[Stored records]
:::

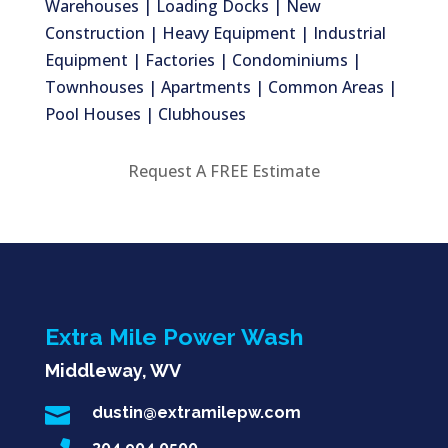
Warehouses | Loading Docks | New
Construction | Heavy Equipment | Industrial
Equipment | Factories | Condominiums |
Townhouses | Apartments | Common Areas |
Pool Houses | Clubhouses
Request A FREE Estimate
Extra Mile Power Wash
Middleway, WV

dustin@extramilepw.com
304.904.0500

:::

Hand back all the entries exactly, leaving out the pictures.

Warehouses | Loading Docks | New
Construction | Heavy Equipment | Industrial
Equipment | Factories | Condominiums |
Townhouses | Apartments | Common Areas |
Pool Houses | Clubhouses
Request A FREE Estimate
Extra Mile Power Wash
Middleway, WV

dustin@extramilepw.com
304.904.0500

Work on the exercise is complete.